Security

Hi everybody,

I configured a SSID with captive portal authentication, everything works fine.

I also tried to configure wired user guest access. I found this is the user guide:

"About Trusted and Untrusted VLANs
You can also classify traffic as trusted or untrusted based on the VLAN interface and port/channel. This
means that wired traffic on the incoming port is trusted only when the port’s associated VLAN is also
trusted, otherwise the traffic is untrusted. When a port and its associated VLANs are untrusted, any
incoming and outgoing traffic must pass through a predefined ACL. For example, this setup is useful if your
company provides wired user guest access and you want guest user traffic to pass through an ACL to
connect to a captive portal."

Now I'm stuck with the ACL. I supposed that the "logon" and the "captive-portal" ACLs merged into one ACL should redirect traffic to the captive portal, but all I get is a strange firefox message ("Redirect Loop Error, Redirection limit for this URL exceeded. Unable to load the requested page. This may be caused by cookies that are blocked."). Internet explorer just fails to connect to the internet.

Any suggestion is appreciated...

What role is the wired user in when the failures occur?

You can find this with a 'show user' on the command line or by looking at clients on the controller or airwave.

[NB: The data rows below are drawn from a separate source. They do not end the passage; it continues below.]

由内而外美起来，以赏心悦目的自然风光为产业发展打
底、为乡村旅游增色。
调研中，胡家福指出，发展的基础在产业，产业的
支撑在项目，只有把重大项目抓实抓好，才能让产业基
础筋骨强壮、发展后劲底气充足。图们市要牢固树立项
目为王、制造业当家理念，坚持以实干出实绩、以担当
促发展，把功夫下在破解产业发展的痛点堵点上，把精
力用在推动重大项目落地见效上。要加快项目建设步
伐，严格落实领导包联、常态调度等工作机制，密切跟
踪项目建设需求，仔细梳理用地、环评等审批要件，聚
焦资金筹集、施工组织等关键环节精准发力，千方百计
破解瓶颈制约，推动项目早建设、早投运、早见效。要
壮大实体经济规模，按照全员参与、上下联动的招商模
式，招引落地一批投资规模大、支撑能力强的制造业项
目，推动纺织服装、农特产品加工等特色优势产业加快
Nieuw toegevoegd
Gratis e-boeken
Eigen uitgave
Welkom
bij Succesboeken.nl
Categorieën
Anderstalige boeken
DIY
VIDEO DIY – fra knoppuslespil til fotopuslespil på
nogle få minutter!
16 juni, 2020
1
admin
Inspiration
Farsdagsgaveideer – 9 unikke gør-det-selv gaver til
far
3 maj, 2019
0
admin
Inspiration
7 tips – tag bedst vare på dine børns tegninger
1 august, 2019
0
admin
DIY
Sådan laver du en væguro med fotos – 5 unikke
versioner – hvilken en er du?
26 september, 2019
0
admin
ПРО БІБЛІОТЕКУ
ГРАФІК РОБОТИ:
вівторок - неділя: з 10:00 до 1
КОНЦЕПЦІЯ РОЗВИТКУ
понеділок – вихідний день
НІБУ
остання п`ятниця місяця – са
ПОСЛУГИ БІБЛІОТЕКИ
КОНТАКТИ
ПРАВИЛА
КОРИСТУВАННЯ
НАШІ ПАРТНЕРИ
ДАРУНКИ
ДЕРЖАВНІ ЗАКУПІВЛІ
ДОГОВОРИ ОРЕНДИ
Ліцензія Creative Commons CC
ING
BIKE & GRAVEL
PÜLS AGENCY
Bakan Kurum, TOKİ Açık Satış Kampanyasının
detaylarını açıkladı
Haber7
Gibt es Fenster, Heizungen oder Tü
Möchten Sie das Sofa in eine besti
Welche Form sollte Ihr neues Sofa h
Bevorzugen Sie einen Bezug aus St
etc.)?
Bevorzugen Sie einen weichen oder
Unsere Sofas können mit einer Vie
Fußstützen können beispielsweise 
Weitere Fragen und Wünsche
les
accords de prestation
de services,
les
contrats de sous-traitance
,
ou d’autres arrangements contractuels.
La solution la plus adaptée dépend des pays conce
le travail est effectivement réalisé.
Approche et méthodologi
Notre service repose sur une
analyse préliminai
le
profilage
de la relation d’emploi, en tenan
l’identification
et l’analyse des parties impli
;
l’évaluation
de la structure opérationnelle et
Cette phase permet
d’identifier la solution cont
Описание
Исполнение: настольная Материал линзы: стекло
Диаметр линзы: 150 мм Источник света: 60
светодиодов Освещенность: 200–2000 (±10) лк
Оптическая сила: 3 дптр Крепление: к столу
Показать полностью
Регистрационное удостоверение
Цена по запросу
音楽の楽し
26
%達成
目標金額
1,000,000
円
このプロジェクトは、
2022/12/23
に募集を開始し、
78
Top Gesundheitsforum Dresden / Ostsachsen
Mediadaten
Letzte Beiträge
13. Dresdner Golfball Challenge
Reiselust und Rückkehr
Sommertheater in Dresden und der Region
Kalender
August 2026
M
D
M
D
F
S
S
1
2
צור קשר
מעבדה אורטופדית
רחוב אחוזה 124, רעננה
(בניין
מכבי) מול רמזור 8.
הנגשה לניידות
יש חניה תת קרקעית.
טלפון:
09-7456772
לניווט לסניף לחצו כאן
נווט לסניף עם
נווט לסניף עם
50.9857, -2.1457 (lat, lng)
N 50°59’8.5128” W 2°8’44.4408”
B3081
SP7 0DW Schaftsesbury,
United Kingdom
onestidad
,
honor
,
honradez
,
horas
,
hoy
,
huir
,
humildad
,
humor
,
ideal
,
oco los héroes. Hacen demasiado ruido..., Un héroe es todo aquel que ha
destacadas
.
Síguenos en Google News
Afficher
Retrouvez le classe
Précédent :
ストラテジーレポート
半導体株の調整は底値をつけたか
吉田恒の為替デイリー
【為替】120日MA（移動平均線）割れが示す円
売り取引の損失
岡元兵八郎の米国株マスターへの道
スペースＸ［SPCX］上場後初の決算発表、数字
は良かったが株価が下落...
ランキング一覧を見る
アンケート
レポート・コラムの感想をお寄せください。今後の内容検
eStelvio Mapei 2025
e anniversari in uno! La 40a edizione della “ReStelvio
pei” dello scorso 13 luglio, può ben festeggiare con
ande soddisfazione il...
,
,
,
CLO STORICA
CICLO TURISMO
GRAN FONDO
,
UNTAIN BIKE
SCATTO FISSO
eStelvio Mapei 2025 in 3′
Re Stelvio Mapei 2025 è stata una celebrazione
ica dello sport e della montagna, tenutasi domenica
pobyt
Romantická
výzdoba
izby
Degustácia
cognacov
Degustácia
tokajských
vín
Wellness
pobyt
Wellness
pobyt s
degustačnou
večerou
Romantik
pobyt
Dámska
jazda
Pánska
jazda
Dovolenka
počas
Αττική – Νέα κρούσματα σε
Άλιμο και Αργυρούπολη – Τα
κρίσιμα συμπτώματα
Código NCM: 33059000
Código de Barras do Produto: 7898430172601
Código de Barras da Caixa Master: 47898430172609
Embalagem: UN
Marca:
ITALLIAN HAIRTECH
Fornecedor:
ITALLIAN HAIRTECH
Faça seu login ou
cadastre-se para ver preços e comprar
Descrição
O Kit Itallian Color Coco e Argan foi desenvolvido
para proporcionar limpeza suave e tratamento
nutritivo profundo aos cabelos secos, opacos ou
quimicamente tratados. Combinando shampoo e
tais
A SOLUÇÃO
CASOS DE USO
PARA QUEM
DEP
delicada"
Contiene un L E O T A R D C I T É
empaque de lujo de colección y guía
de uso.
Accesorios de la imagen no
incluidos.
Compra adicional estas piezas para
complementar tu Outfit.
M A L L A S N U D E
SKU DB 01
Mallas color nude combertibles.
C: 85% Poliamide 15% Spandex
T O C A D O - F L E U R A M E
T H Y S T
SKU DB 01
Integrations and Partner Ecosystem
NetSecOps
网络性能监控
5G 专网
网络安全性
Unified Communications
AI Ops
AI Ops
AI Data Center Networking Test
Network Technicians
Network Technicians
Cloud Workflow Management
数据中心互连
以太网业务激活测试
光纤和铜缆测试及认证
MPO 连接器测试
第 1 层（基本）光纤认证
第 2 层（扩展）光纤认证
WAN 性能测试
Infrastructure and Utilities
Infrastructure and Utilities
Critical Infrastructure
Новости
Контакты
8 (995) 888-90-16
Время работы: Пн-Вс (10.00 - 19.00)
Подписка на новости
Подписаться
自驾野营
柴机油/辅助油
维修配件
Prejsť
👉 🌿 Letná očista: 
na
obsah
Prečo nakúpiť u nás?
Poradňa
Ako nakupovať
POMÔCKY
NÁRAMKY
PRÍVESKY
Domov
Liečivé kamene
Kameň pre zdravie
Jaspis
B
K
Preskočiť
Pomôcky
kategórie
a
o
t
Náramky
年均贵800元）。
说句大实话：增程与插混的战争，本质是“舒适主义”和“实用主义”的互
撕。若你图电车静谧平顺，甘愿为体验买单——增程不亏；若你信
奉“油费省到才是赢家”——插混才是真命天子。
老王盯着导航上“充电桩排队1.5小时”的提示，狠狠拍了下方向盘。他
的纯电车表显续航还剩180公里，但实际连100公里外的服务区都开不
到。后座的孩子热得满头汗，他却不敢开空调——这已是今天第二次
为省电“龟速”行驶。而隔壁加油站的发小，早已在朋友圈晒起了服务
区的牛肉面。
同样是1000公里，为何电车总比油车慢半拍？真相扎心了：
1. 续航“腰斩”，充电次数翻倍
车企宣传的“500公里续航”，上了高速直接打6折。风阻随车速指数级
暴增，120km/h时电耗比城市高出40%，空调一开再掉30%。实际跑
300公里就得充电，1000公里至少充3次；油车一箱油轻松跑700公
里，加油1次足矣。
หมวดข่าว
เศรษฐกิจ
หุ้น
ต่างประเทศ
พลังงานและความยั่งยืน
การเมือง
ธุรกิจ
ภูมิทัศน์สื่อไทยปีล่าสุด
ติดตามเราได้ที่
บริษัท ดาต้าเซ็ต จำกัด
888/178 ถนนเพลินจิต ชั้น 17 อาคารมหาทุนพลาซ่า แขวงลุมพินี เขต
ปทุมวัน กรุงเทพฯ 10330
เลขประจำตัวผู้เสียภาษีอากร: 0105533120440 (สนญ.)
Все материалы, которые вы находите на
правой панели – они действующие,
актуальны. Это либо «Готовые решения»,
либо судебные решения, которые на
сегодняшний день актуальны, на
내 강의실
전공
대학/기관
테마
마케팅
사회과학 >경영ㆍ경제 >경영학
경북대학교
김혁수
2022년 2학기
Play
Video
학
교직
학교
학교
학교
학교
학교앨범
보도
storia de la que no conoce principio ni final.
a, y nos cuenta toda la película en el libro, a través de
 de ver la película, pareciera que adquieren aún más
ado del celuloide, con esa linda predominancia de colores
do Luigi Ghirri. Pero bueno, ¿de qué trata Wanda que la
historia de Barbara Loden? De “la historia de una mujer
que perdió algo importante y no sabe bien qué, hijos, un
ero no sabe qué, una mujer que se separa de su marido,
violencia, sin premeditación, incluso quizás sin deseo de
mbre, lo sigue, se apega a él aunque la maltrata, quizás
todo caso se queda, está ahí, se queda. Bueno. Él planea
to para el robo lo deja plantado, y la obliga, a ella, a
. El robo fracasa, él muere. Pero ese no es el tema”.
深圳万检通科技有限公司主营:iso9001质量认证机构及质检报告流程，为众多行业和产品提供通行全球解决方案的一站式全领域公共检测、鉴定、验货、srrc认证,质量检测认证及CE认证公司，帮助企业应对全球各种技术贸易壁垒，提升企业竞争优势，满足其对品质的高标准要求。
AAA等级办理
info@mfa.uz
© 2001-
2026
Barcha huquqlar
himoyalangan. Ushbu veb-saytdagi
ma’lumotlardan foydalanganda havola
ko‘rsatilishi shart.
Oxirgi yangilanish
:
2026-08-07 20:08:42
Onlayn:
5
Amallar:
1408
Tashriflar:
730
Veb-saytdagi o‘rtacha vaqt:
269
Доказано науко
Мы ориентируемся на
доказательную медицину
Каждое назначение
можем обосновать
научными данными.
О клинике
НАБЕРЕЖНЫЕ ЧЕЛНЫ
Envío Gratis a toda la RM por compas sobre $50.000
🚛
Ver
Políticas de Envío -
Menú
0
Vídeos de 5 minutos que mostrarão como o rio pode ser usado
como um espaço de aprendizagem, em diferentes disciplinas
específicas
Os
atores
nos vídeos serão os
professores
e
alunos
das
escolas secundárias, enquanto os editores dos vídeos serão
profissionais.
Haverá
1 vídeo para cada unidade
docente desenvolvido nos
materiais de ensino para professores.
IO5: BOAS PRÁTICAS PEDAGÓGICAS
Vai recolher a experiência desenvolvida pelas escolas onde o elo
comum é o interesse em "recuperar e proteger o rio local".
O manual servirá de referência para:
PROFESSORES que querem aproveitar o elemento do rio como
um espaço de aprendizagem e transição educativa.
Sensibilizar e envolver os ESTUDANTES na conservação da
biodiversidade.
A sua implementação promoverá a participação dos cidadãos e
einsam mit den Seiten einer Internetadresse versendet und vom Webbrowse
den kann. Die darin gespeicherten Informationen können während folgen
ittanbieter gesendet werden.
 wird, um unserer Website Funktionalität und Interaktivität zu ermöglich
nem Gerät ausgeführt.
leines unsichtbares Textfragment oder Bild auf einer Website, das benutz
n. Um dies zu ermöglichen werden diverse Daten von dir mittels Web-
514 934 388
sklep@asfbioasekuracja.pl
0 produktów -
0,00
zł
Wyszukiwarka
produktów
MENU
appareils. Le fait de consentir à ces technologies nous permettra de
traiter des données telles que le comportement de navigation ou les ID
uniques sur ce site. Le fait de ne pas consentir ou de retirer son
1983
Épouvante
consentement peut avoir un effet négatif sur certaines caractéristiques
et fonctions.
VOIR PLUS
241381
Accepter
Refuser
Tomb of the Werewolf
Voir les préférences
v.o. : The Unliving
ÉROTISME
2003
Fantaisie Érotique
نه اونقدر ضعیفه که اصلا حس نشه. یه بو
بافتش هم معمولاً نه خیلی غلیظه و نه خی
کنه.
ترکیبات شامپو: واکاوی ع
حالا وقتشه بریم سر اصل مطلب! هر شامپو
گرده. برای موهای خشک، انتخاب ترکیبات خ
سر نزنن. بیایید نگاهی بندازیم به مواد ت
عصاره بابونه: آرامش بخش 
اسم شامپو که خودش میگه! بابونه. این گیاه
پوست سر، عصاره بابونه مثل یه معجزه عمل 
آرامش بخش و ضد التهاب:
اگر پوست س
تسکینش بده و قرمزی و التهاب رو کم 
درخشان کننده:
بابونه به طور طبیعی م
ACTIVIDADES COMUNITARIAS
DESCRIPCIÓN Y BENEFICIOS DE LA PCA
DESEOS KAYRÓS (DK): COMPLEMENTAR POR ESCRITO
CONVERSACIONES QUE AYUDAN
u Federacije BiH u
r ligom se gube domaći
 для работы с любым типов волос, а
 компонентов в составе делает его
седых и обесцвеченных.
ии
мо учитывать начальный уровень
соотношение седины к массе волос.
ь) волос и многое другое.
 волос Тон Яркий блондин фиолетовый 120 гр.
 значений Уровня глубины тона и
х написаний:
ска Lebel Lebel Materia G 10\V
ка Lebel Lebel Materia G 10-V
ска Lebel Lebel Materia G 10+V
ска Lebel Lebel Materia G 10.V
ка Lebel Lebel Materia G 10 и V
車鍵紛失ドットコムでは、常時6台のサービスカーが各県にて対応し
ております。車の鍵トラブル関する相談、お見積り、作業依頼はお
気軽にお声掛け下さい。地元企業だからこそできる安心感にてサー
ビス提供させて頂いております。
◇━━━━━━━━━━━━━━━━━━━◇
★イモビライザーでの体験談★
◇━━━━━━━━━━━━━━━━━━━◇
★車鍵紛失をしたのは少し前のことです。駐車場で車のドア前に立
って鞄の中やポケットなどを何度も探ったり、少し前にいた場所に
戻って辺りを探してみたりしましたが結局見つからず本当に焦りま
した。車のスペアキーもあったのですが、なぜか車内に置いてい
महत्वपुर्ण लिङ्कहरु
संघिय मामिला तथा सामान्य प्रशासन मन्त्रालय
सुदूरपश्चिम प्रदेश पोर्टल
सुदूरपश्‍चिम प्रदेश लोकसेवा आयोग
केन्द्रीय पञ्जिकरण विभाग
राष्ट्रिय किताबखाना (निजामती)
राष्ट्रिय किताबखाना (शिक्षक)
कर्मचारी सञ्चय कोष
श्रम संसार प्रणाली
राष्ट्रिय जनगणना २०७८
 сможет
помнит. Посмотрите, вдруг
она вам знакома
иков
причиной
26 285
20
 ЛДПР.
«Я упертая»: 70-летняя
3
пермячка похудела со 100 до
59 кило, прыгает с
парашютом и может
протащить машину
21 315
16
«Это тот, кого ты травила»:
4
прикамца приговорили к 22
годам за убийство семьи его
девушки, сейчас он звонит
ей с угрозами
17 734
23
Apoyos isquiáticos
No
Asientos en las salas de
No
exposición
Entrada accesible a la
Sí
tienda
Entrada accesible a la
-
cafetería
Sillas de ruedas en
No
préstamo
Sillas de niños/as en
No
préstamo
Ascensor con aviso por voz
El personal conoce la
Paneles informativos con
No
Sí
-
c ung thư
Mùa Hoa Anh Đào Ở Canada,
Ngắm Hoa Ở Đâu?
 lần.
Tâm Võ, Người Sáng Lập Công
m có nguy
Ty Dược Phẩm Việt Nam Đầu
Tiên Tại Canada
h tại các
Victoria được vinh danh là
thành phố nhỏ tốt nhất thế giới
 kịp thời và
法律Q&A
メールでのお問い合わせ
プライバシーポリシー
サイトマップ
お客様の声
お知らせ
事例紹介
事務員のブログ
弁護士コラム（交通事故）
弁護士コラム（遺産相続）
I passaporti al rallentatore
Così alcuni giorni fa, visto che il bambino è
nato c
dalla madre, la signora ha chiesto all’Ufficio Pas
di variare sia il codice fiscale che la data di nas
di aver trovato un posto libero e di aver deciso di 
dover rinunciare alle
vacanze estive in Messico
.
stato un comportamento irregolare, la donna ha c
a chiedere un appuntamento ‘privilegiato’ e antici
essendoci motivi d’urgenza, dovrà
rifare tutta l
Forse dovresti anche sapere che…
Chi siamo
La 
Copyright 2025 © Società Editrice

That would be helpful to know for starters... is it 'logon' or something else ? 

Hi jfernyc,

thanks for your reply. The user's role is exactly the ACL that I set in the port configuration for the desired untrusted vlan.

It seems that the port actually behaves like it's supposed to.

Maybe my ACL is incorrect. What should the ACL look like to redirect traffic to the captive portal?

TIA

I missed the forest for the trees...

The wired clients are conntected to this controller port:

interface gigabitethernet  1/3
        description "GE1/3"
        no trusted vlan 1-4094
        switchport access vlan 300

I enabled Advanced Services > Wired Access > Enable Wired Access Concentrator Server, added the AAA profile.

That's it! :smileyhappy:

Hey guys

I've also been trying to do the same stuff (wired CP redirection). Unfortunately, I haven't been so successful, and I have the feeling that my problem lies in the ACL attached to the wired guest vlan.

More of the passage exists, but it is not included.